### EXERCISE INSTRUCTIONS:
Restate all entries word for word, minus pictures.

(Source records)
-*-*-

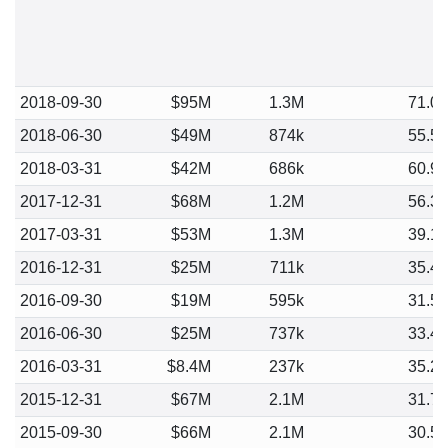
2018-09-30
$95M
1.3M
71.0
2018-06-30
$49M
874k
55.5
2018-03-31
$42M
686k
60.9
2017-12-31
$68M
1.2M
56.3
2017-03-31
$53M
1.3M
39.1
2016-12-31
$25M
711k
35.4
2016-09-30
$19M
595k
31.5
2016-06-30
$25M
737k
33.4
2016-03-31
$8.4M
237k
35.2
2015-12-31
$67M
2.1M
31.7
2015-09-30
$66M
2.1M
30.5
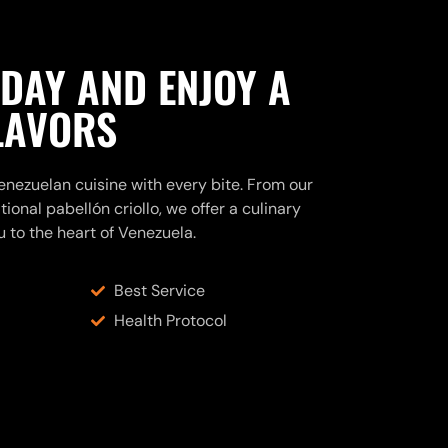
ODAY AND ENJOY A
FLAVORS
nezuelan cuisine with every bite. From our
ional pabellón criollo, we offer a culinary
u to the heart of Venezuela.
Best Service
Health Protocol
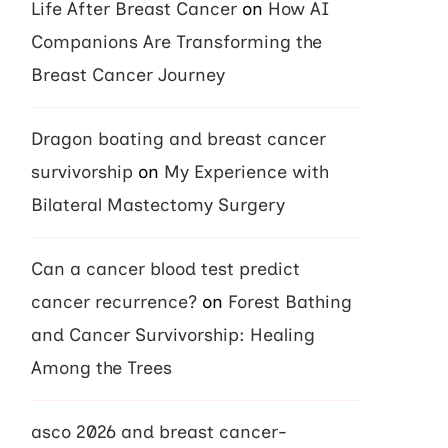
Life After Breast Cancer
on
How AI
Companions Are Transforming the
Breast Cancer Journey
Dragon boating and breast cancer
survivorship
on
My Experience with
Bilateral Mastectomy Surgery
Can a cancer blood test predict
cancer recurrence?
on
Forest Bathing
and Cancer Survivorship: Healing
Among the Trees
asco 2026 and breast cancer-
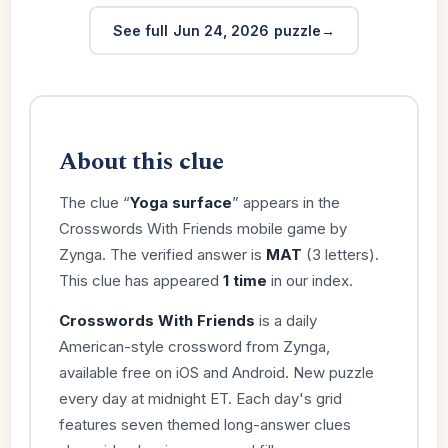
See full Jun 24, 2026 puzzle
About this clue
The clue “
Yoga surface
” appears in the
Crosswords With Friends mobile game by
Zynga. The verified answer is
MAT
(3 letters).
This clue has appeared
1 time
in our index.
Crosswords With Friends
is a daily
American-style crossword from Zynga,
available free on iOS and Android. New puzzle
every day at midnight ET. Each day's grid
features seven themed long-answer clues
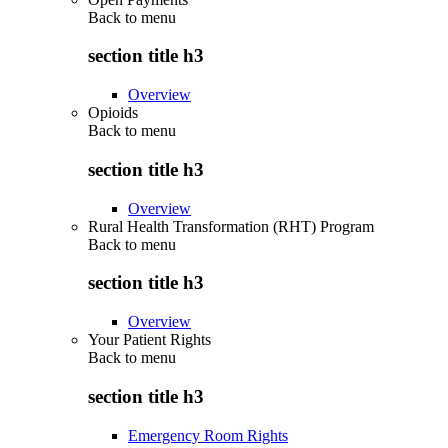
Back to
menu
section title h3
Overview
Opioids
Back to
menu
section title h3
Overview
Rural Health Transformation (RHT) Program
Back to
menu
section title h3
Overview
Your Patient Rights
Back to
menu
section title h3
Emergency Room Rights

-*-*-

### RESULT:
2018-09-30
$95M
1.3M
71.0
2018-06-30
$49M
874k
55.5
2018-03-31
$42M
686k
60.9
2017-12-31
$68M
1.2M
56.3
2017-03-31
$53M
1.3M
39.1
2016-12-31
$25M
711k
35.4
2016-09-30
$19M
595k
31.5
2016-06-30
$25M
737k
33.4
2016-03-31
$8.4M
237k
35.2
2015-12-31
$67M
2.1M
31.7
2015-09-30
$66M
2.1M
30.5
ODAY AND ENJOY A
FLAVORS
nezuelan cuisine with every bite. From our
ional pabellón criollo, we offer a culinary
u to the heart of Venezuela.
Best Service
Health Protocol
Life After Breast Cancer
on
How AI
Companions Are Transforming the
Breast Cancer Journey
Dragon boating and breast cancer
survivorship
on
My Experience with
Bilateral Mastectomy Surgery
Can a cancer blood test predict
cancer recurrence?
on
Forest Bathing
and Cancer Survivorship: Healing
Among the Trees
asco 2026 and breast cancer-
See full Jun 24, 2026 puzzle
About this clue
The clue “
Yoga surface
” appears in the
Crosswords With Friends mobile game by
Zynga. The verified answer is
MAT
(3 letters).
This clue has appeared
1 time
in our index.
Crosswords With Friends
is a daily
American-style crossword from Zynga,
available free on iOS and Android. New puzzle
every day at midnight ET. Each day's grid
features seven themed long-answer clues
Back to
menu
section title h3
Overview
Opioids
Back to
menu
section title h3
Overview
Rural Health Transformation (RHT) Program
Back to
menu
section title h3
Overview
Your Patient Rights
Back to
menu
section title h3
Emergency Room Rights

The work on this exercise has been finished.